I looked at him and saw how weak and gutless he was. I was hoping he would get up so I could knock him down again. I remembered Wallstein telling me I wasn’t a violent man. But now I felt violent.

“So you rented an apartment for her,” I went on. “And gave her a phony name. And just to be safe you took the briefcase away from her. Why? Didn’t you trust her?”

“Of course I did. Damn it, I loved her!”

“Then why did you take the briefcase? Why not let her hold onto it? Because you had the case all along, Jack. That’s why Wallstein didn’t find it when he killed her. It wasn’t there. Why take it if you trusted her?”

“I thought it would be safer with me.”

“Safer from whom?”

“Wallstein, Bannister. Everybody.”

“Then you didn’t think she was very safe, did you?” He looked up, puzzled. “Even with the new apartment and the alias, you knew somebody might get to her. And if they did, you wanted to make sure you had the briefcase. She wasn’t so important. But the jewels were.”

“That’s a lie!”

“Is it?”

He looked at the floor again. “She was all that mattered,” he said brokenly. “I didn’t care about the jewels. I didn’t give a damn about them. I was in love with her.”

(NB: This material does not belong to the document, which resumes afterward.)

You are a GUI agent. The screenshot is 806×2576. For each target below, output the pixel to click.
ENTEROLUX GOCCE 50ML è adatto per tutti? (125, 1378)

I let it go. “You had it all set up with her,” I said. “You doped out a way to cross Wallstein and Bannister both at once. Then you and Alicia would lie low for a while. I suppose after that you were going to skip the country. Where were you going to go?”

“Brazil. I don’t know.”

“And live happily ever after. But Wallstein got to her first. He loved her, too — everybody loved that girl, Jack. He loved her enough to kill her after she crossed him up. And Wallstein wasn’t the sort of man who killed if he could avoid it.”

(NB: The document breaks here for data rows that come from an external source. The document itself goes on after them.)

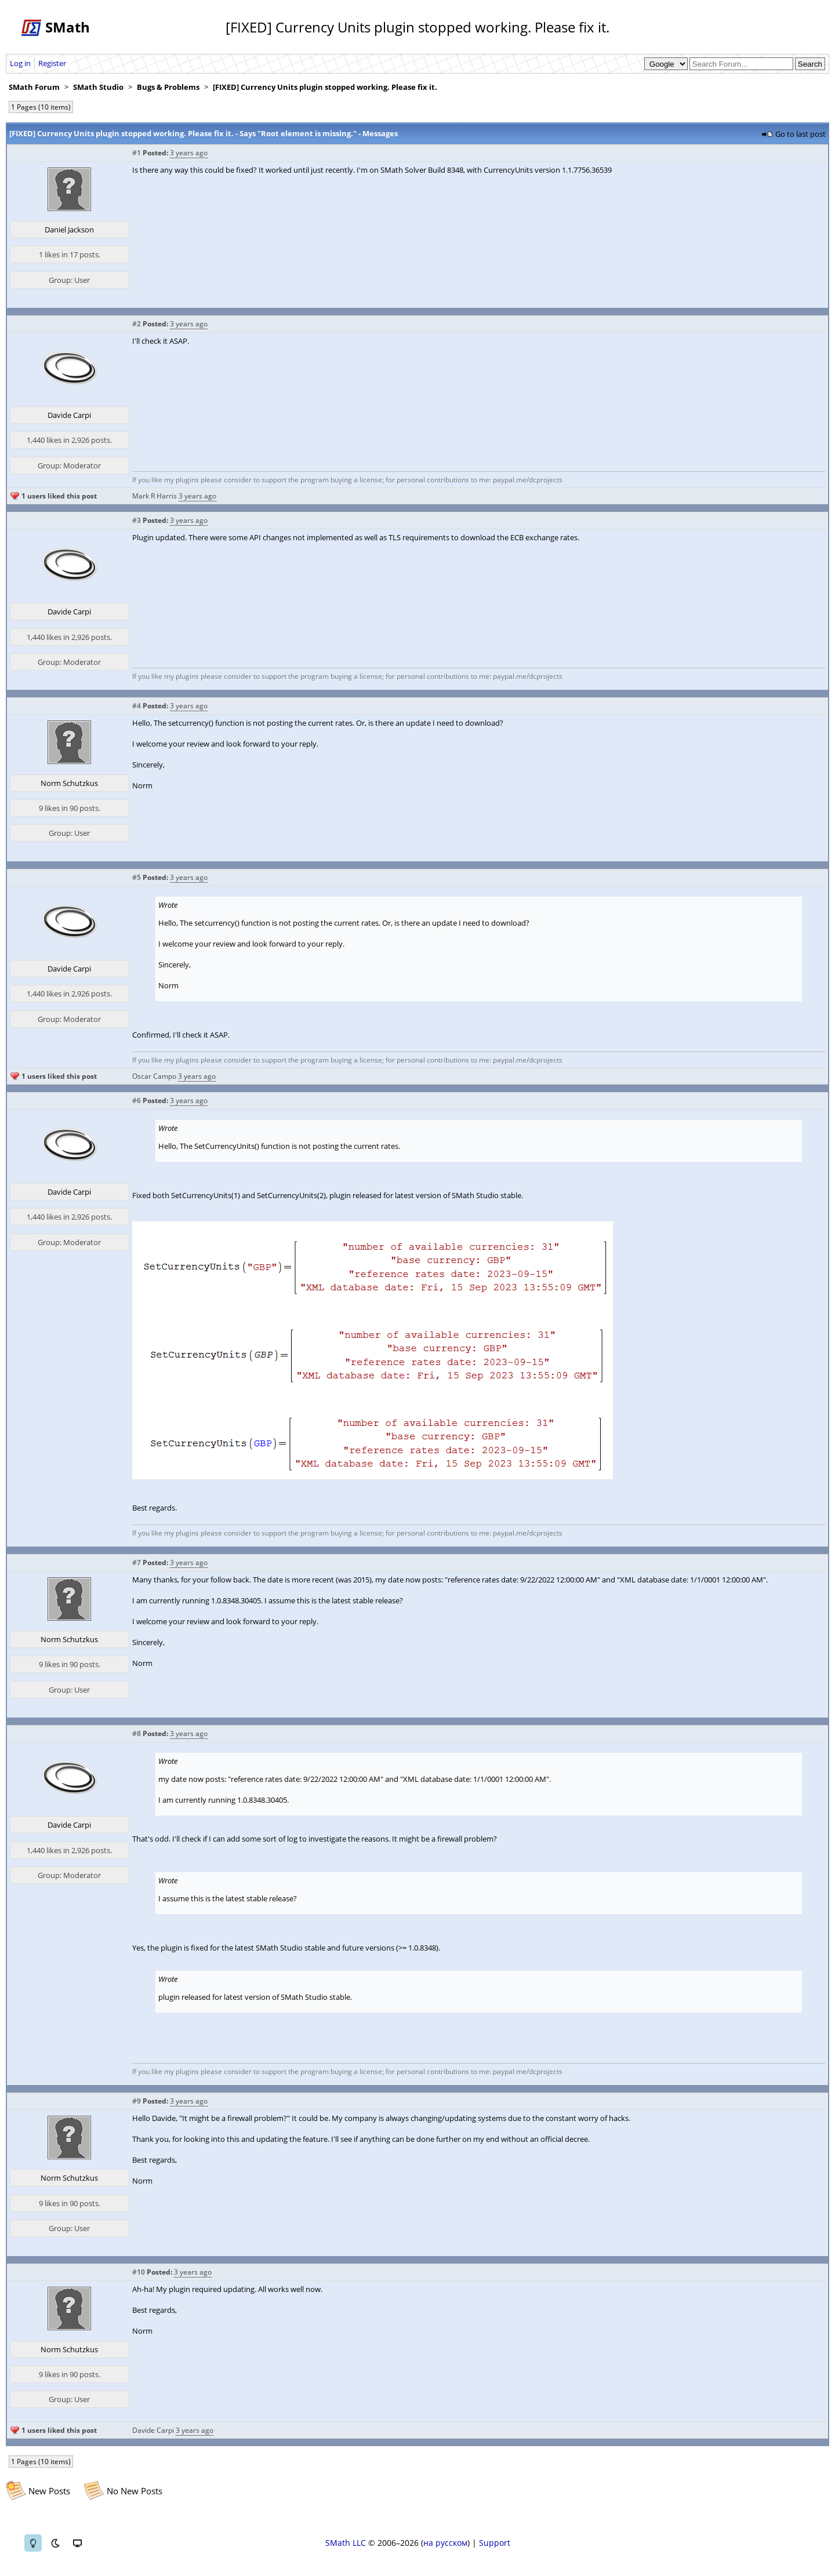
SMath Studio (98, 87)
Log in (20, 63)
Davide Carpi (69, 415)
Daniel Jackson (69, 229)
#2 (136, 324)
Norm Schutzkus (69, 783)
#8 (136, 1733)
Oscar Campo (154, 1076)
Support (494, 2542)
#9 (136, 2101)
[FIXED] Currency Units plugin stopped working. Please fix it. (325, 87)
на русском (445, 2542)
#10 (138, 2272)
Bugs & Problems (168, 87)
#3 (136, 520)
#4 (136, 706)
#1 (136, 153)
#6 (136, 1100)
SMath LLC (345, 2542)
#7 (136, 1562)
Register (52, 63)
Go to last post (800, 134)
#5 (136, 877)
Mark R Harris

“He was a crook.” His eyes flared. “He was a rotten Nazi.”

“He was also a better man than you are. He killed her and he went through that apartment from floor to ceiling looking for a briefcase that wasn’t there. Because you had it.

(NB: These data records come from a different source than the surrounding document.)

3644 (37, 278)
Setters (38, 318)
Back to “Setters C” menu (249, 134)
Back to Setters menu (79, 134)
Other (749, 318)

“She was already dead when you got there. And you fell apart, Jack. Suddenly the whole world was falling in on you. Hell, you were scared green. That’s when you stripped her.”

His mouth fell open.

“Yeah, you stripped her. That’s the only way it adds up. She was wearing something that could be traced to you. Or you thought it could. I can even guess what it was. You told me once how she liked to sit around the house in that man’s bathrobe you bought her. Was that what she was wearing?”